TGA showed that there was only one single mass loss process in all samples, which mainly occurred between 200 and 550 °C. The process involved primarily the decomposition of the residual polymer and hard asphalt binder components. There was a positive correlation between the residual mass at 780 °C and the aging degree of asphalt binder, which corresponded to the change in the carbonyl group in FTIR. The thermal stability of asphalt binder was improved after HCAT. In the hygrothermal environment, the presence of water accelerated asphalt binder aging.

(3)

The results of DSR tests showed that the rutting factor increased obviously after HCAT. This indicated that the rutting factor of asphalt binder was significantly affected by the hygrothermal environment, and its anti-rutting performance was elevated. The master curves also verified this point. The results of MSCR tests showed that the elasticity of base bitumen increased with aging, while high-viscosity modified asphalt exhibited a different elastic response to different aging methods. Under the hygrothermal environment, A and B aged further, and there was an elastic response to different aging methods. Under the hygrothermal environment, A and B aged dramatically.

(4)

In general, the hygrothermal environment aggravated the aging of asphalt binder and significantly promoted the thermal oxidative aging reaction. Therefore, the service life of high-viscosity modified asphalt in long-term hot and rainy climate areas would be shortened. It is necessary to further improve the performance of the resistance of this material to hygrothermal factors.

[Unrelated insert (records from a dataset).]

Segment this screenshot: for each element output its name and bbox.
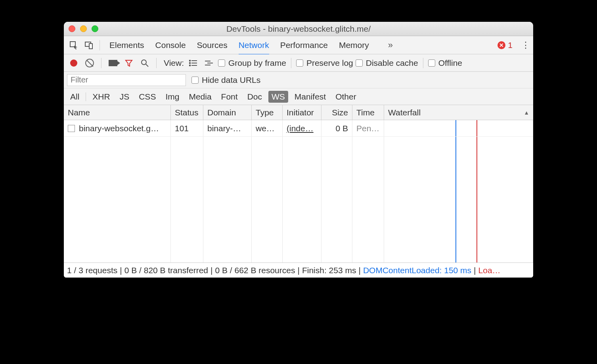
col-initiator[interactable]: Initiator: [283, 105, 321, 120]
cell-status: 101: [171, 120, 203, 136]
col-waterfall[interactable]: Waterfall ▲: [384, 105, 533, 120]
tab-elements[interactable]: Elements: [109, 40, 144, 50]
separator: [291, 58, 291, 68]
type-img[interactable]: Img: [162, 91, 182, 103]
sort-ascending-icon: ▲: [524, 109, 529, 116]
cell-initiator: (inde…: [283, 120, 321, 136]
type-manifest[interactable]: Manifest: [291, 91, 329, 103]
request-type-bar: All XHR JS CSS Img Media Font Doc WS Man…: [64, 88, 533, 105]
clear-button[interactable]: [83, 56, 96, 70]
minimize-window-button[interactable]: [80, 25, 87, 32]
grid-body: binary-websocket.g… 101 binary-… we… (in…: [64, 120, 533, 262]
window-controls: [69, 25, 98, 32]
svg-rect-6: [191, 60, 197, 61]
col-name[interactable]: Name: [64, 105, 171, 120]
sb-transferred: 0 B / 820 B transferred: [124, 266, 208, 275]
tab-memory[interactable]: Memory: [339, 40, 369, 50]
disable-cache-option[interactable]: Disable cache: [356, 58, 418, 68]
record-button[interactable]: [67, 56, 80, 70]
col-status[interactable]: Status: [171, 105, 203, 120]
col-type[interactable]: Type: [252, 105, 283, 120]
cell-size: 0 B: [321, 120, 352, 136]
devtools-window: DevTools - binary-websocket.glitch.me/ E…: [64, 22, 533, 278]
resource-icon: [68, 125, 75, 132]
separator: [156, 58, 157, 68]
sb-resources: 0 B / 662 B resources: [215, 266, 295, 275]
type-css[interactable]: CSS: [136, 91, 159, 103]
status-bar: 1 / 3 requests| 0 B / 820 B transferred|…: [64, 262, 533, 278]
table-row[interactable]: binary-websocket.g… 101 binary-… we… (in…: [64, 120, 533, 137]
svg-rect-10: [191, 65, 197, 66]
cell-name: binary-websocket.g…: [64, 120, 171, 136]
tab-performance[interactable]: Performance: [280, 40, 328, 50]
window-title: DevTools - binary-websocket.glitch.me/: [64, 24, 533, 34]
svg-rect-12: [207, 63, 213, 63]
disable-cache-label: Disable cache: [366, 58, 418, 68]
grid-header: Name Status Domain Type Initiator Size T…: [64, 105, 533, 120]
tab-console[interactable]: Console: [155, 40, 186, 50]
error-badge[interactable]: ✕ 1: [498, 40, 513, 50]
error-count: 1: [508, 40, 513, 50]
view-small-icon[interactable]: [202, 56, 216, 70]
view-large-icon[interactable]: [186, 56, 200, 70]
type-font[interactable]: Font: [218, 91, 241, 103]
group-by-frame-label: Group by frame: [228, 58, 286, 68]
zoom-window-button[interactable]: [92, 25, 98, 32]
col-domain[interactable]: Domain: [203, 105, 252, 120]
separator: [423, 58, 423, 68]
type-doc[interactable]: Doc: [244, 91, 265, 103]
separator: [101, 58, 101, 68]
hide-data-urls-label: Hide data URLs: [202, 75, 260, 85]
cell-waterfall: [384, 120, 533, 136]
domcontentloaded-marker: [455, 120, 456, 262]
type-all[interactable]: All: [67, 91, 82, 103]
separator: [86, 92, 86, 101]
type-other[interactable]: Other: [332, 91, 360, 103]
filter-input[interactable]: [67, 74, 186, 86]
preserve-log-label: Preserve log: [306, 58, 353, 68]
type-media[interactable]: Media: [186, 91, 214, 103]
search-icon[interactable]: [138, 56, 151, 70]
type-xhr[interactable]: XHR: [89, 91, 113, 103]
group-by-frame-option[interactable]: Group by frame: [218, 58, 286, 68]
waterfall-column: [384, 120, 533, 262]
separator: [100, 40, 100, 50]
checkbox-icon[interactable]: [218, 59, 225, 67]
preserve-log-option[interactable]: Preserve log: [296, 58, 353, 68]
initiator-link[interactable]: (inde…: [287, 124, 314, 133]
cell-type: we…: [252, 120, 283, 136]
type-ws[interactable]: WS: [268, 91, 288, 103]
svg-rect-13: [205, 65, 210, 65]
svg-rect-7: [189, 62, 191, 64]
checkbox-icon[interactable]: [428, 59, 435, 67]
checkbox-icon[interactable]: [356, 59, 363, 67]
main-tabbar: Elements Console Sources Network Perform…: [64, 36, 533, 54]
inspect-element-icon[interactable]: [67, 38, 80, 52]
settings-menu-icon[interactable]: ⋮: [521, 40, 530, 50]
type-js[interactable]: JS: [117, 91, 133, 103]
panel-tabs: Elements Console Sources Network Perform…: [109, 40, 393, 50]
offline-option[interactable]: Offline: [428, 58, 462, 68]
hide-data-urls-option[interactable]: Hide data URLs: [191, 75, 260, 85]
col-time[interactable]: Time: [352, 105, 384, 120]
tab-sources[interactable]: Sources: [197, 40, 228, 50]
grid-col-lines: [64, 120, 533, 262]
network-toolbar: View: Group by frame Preserve log Disabl…: [64, 54, 533, 72]
col-waterfall-label: Waterfall: [388, 108, 421, 117]
col-size[interactable]: Size: [321, 105, 352, 120]
sb-load: Loa…: [478, 266, 501, 275]
close-window-button[interactable]: [69, 25, 75, 32]
filter-toggle-icon[interactable]: [122, 56, 136, 70]
device-toggle-icon[interactable]: [82, 38, 96, 52]
svg-rect-11: [205, 61, 210, 61]
sb-requests: 1 / 3 requests: [67, 266, 117, 275]
titlebar: DevTools - binary-websocket.glitch.me/: [64, 22, 533, 36]
tabs-overflow-icon[interactable]: »: [388, 40, 393, 50]
checkbox-icon[interactable]: [296, 59, 303, 67]
screenshot-icon[interactable]: [106, 56, 120, 70]
checkbox-icon[interactable]: [191, 77, 199, 84]
offline-label: Offline: [438, 58, 462, 68]
tab-network[interactable]: Network: [239, 40, 269, 55]
svg-line-4: [146, 64, 148, 67]
svg-rect-8: [191, 63, 197, 63]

In the manuscript, a hygrothermal aging test was designed to simulate the aging behavior of HVMA in a megathermal climate. In the test, we selected a constant temperature of 60 °C to explore the coupling effect of humidity and temperature on the performance of HVMA, which still has some limitations and needs further study. Several sets of nonlinearly varying temperature or humidity test conditions can be designed to better simulate the actual road conditions. Moreover, the performance of HVMA under the single factor of temperature or humidity can be explored and combined with the coupling effect of the two factors to comprehensively investigate the influence of hygrothermal environments on the performance of HVMA.

This study has undertaken some exploration of the structural characteristics and rheological properties of high-viscosity modified asphalt binder under a hygrothermal environment, while demonstrating the impact of hygrothermal cycles in accelerating the aging of HVMA, consequently shortening its service life. In the future, studies should endeavor to investigate the performance of asphalt mixtures by evaluating their behavior under hygrothermal environments and analyzing the effects of complex factors, including time, humidity, loading conditions, and corrosive media.